When Triangle went public almost six years ago, the BDC industry was comprised of 18 companies. Today there are approximately 40 companies with two new IPOs in the last 30 days. The market is continuing to realize that our industry provides investors the ability to realize double-digit annual returns by coupling current dividend income with potential annual share price appreciation. Additionally, bond investors are recognizing the low overall leverage in the BDC operating model and are awarding high-quality BDCs with access to long-term fixed rate debt on attractive terms.

To the extent BDCs can continue to provide shareholders with a low beta dividend income stream, they should be well positioned for growth as a sector in much the same way that REITs and MLPs did over the last two decades. So in conclusion, let me say that we feel very fortunate to be able to operate in this expanding industry.
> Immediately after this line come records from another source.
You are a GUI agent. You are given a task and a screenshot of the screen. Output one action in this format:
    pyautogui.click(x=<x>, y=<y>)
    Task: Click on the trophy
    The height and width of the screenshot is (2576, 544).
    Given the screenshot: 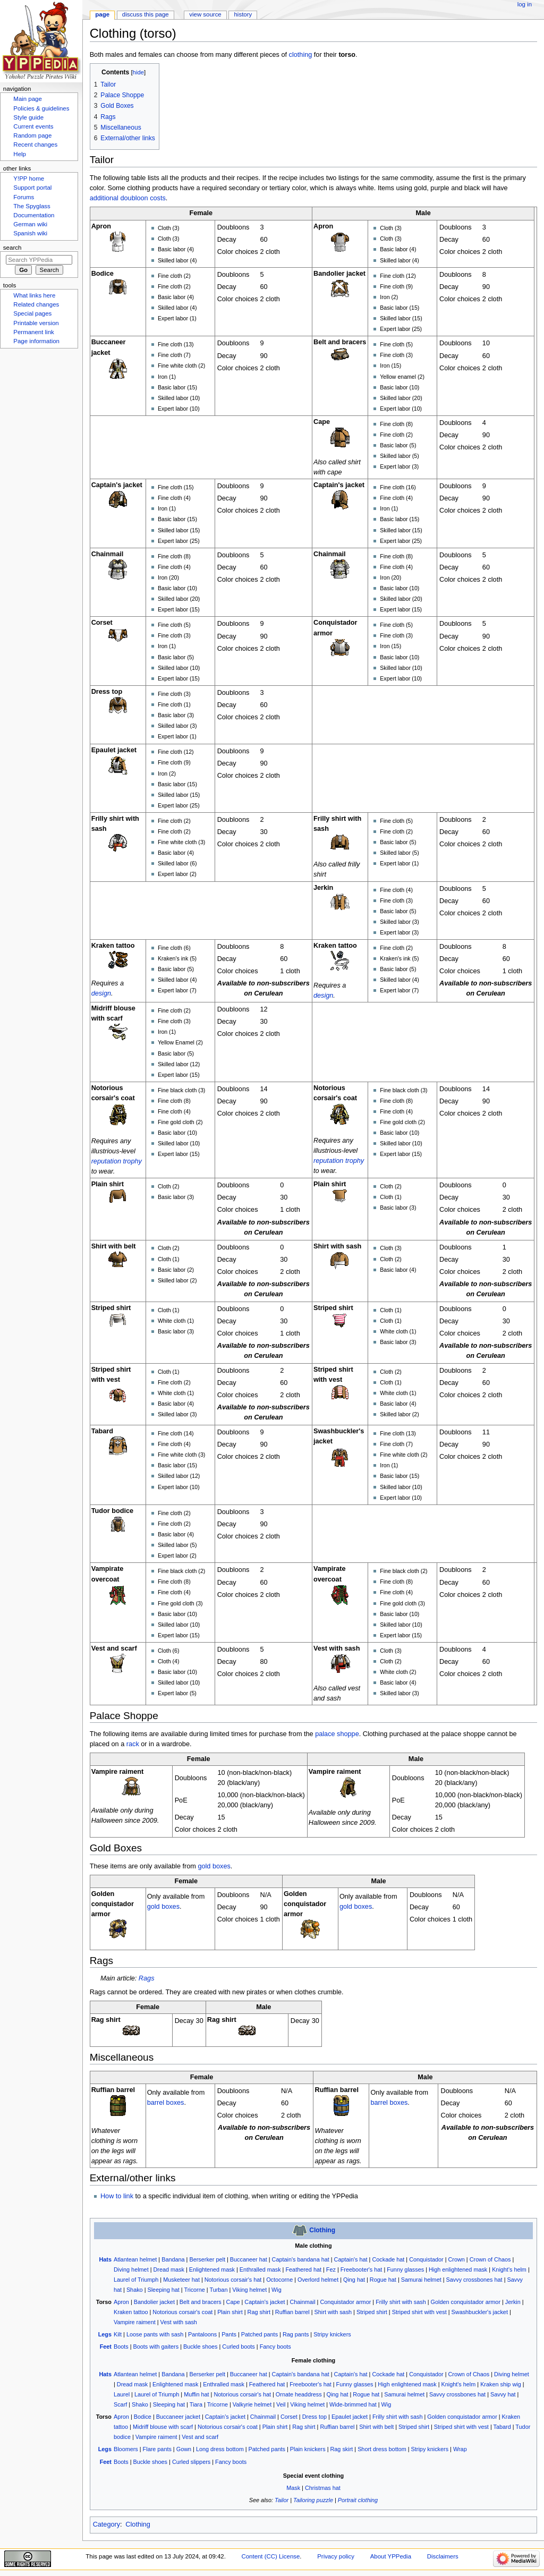 What is the action you would take?
    pyautogui.click(x=132, y=1161)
Now I’d like to move to a few Triangle-specific comments. The third quarter of 2012 was another very active quarter for our company. We were active in terms of new investments, we generated net investment income that was in excess of our dividend, we raised our quarterly dividend from $0.50 to $0.52 per share, we maintained our portfolio credit quality, we generated 1.6 million in realized gains, we expanded our operating team, and we closed on a new significantly larger senior credit facility. So not only were we busy this quarter, we were able to be productive on a number of important fronts.

Our quarterly NII of $0.58 per share comfortably covered our $0.52 per share quarterly dividend. Our efficiency ratio, defined as total G&A expenses divided by total investment income or revenues, was 18.1% during the third quarter, which continues to be one of the lowest efficiency ratios in the BDC industry. Our dividend increase during the quarter represented an 18.2% year-over-year increase and a 4% quarter-over-quarter increase, and while the dollar amount of the dividend alone is attractive, we think it’s equally important that we have continued to earn our dividend on a cumulative basis as our cumulative net investment income has exceeded our dividends paid by $0.35 per share since our IPO almost six years ago. We have said consistently that earning our dividend is a key strategic focus for us, and our continued success in that regard has resulted in a dividend coverage ratio that we believe provides room for future dividend growth.